Illustrated below are some of this year’s winners of the contest who were published on the Cartoon Movement website:
Art 7. All are equal before the law and are entitled without any discrimination to equal protection of the law. All are entitled to equal protection against any discrimination in violation of this Declaration and against any incitement to such discrimination.
Art. 9. No one shall be subjected to arbitrary arrest, detention or exile.
Art. 18. Everyone has the right to freedom of thought, conscience and religion; this right includes freedom to change his religion or belief, and freedom, either alone or in community with others and in public or private, to manifest his religion or belief in teaching, practice, worship and observance.
Art. 30. Nothing in this Declaration may be interpreted as implying for any State, group or person any right to engage in any activity or to perform any act aimed at the destruction of any of the rights and freedoms set forth herein.

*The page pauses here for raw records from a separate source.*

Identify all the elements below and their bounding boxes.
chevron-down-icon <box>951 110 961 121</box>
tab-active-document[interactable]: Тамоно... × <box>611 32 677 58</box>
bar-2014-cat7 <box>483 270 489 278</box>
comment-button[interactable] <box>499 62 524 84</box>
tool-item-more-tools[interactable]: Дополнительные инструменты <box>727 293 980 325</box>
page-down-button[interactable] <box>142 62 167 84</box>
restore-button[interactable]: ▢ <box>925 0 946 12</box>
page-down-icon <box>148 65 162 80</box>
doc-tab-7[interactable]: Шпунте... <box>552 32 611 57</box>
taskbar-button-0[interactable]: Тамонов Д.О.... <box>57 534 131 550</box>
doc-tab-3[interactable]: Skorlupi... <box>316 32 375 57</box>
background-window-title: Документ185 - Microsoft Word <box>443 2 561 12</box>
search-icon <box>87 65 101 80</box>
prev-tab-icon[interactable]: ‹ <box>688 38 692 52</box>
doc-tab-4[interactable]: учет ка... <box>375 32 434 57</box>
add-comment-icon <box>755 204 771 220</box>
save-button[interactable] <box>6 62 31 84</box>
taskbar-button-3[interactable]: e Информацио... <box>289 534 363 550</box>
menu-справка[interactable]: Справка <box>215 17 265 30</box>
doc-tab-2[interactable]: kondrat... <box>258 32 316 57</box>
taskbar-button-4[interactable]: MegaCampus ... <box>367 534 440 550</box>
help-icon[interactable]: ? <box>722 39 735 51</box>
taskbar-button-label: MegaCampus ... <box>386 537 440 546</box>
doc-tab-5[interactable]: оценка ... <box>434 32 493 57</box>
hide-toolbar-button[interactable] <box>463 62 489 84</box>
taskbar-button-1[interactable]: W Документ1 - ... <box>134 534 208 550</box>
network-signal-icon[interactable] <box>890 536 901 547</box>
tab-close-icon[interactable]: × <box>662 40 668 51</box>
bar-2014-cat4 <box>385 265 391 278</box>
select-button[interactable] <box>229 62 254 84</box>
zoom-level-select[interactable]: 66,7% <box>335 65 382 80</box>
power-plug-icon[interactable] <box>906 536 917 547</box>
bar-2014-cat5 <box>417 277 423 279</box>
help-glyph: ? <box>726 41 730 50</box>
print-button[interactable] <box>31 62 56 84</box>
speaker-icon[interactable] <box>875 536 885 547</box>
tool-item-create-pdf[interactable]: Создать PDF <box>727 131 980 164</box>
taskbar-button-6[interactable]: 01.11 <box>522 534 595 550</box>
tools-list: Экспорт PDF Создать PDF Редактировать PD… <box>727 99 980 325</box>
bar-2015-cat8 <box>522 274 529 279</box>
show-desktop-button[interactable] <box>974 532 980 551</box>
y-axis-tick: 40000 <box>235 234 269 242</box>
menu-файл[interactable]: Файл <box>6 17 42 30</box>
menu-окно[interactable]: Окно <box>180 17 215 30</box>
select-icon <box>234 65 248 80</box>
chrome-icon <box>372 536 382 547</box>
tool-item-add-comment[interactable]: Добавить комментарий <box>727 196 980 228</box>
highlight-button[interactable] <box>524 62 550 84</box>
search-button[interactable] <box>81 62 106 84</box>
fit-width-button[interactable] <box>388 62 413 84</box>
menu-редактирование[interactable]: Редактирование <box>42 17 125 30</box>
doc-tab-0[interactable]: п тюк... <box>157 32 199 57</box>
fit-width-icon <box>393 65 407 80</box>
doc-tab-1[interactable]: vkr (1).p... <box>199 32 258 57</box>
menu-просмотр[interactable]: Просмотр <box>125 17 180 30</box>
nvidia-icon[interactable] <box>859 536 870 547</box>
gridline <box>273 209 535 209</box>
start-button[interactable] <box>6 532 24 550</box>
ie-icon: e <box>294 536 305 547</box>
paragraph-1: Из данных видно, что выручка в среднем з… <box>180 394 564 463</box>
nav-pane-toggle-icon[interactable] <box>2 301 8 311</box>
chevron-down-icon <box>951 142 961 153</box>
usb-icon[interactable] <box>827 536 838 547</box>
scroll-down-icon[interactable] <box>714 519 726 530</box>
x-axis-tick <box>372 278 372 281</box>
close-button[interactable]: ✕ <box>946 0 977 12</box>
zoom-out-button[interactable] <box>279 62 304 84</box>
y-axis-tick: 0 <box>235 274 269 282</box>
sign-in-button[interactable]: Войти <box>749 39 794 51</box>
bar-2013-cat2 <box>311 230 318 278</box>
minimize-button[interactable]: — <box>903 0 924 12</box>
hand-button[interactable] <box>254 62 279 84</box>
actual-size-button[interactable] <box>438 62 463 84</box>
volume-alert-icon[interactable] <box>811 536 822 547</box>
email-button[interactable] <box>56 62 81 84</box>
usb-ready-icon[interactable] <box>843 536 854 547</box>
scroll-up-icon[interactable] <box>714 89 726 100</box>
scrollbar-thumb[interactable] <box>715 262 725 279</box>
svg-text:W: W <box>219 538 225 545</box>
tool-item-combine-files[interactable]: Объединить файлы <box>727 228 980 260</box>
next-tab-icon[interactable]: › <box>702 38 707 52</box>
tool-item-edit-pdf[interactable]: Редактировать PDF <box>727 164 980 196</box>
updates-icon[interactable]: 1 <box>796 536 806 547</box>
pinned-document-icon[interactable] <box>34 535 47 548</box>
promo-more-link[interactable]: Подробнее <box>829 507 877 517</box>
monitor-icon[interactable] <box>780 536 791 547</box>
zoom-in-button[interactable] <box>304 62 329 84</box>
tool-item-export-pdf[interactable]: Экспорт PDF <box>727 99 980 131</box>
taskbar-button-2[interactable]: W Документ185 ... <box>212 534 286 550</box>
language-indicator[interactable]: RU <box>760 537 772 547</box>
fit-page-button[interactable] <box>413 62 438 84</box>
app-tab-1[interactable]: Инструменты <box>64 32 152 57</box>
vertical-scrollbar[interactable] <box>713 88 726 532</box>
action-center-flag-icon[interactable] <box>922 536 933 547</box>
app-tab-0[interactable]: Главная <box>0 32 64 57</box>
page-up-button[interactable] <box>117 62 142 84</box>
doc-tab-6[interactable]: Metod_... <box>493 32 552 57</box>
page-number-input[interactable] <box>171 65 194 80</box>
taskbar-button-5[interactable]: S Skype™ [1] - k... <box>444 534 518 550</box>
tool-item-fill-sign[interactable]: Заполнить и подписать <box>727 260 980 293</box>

(go to: https://www.standup4humanrights.org/layout/files/Posters/30_cartoons_UDHR.pdf to see the full album)
These pictures convey a message in a much more effective way than words. Through art, human rights are rediscovered in an understandable format. These cartoons in particular work to motivate its viewers to reflect on their attitude towards the Universal Declaration of Human Rights, and on their general condition. Art has the power to provoke in them the need to change their ethical values. The UNESCO Chair of Bioethics and Human Rights fosters the use of art as a vehicle to promote human dignity and human rights. Moreover, it encourages the use of all arts such as music, architecture, literature, performing arts and dramas in addition to visual art and cartoons to advocate for these moral beliefs.

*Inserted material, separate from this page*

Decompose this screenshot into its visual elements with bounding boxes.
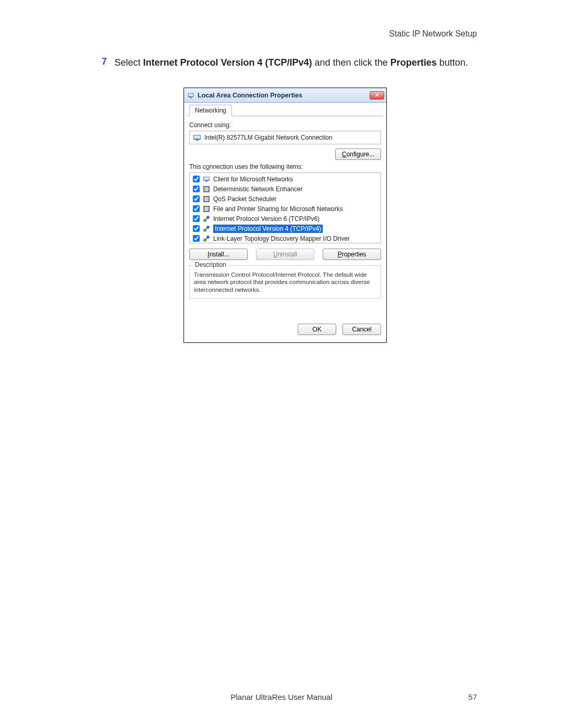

The 30 pictures created to give life to the articles of the Declaration of Human Rights demonstrate how the Document was just as important 70 years ago as it is today. However, as the Cartoon Movement states, “around the world, we see that human rights are increasingly under pressures and space for civil society, journalists and cartoonists is shrinking.” Therefore, it is our duty to support the spread of these cartoons as a vehicle of sensitization to keep Human Rights alive in order to achieve equality, freedom and peace.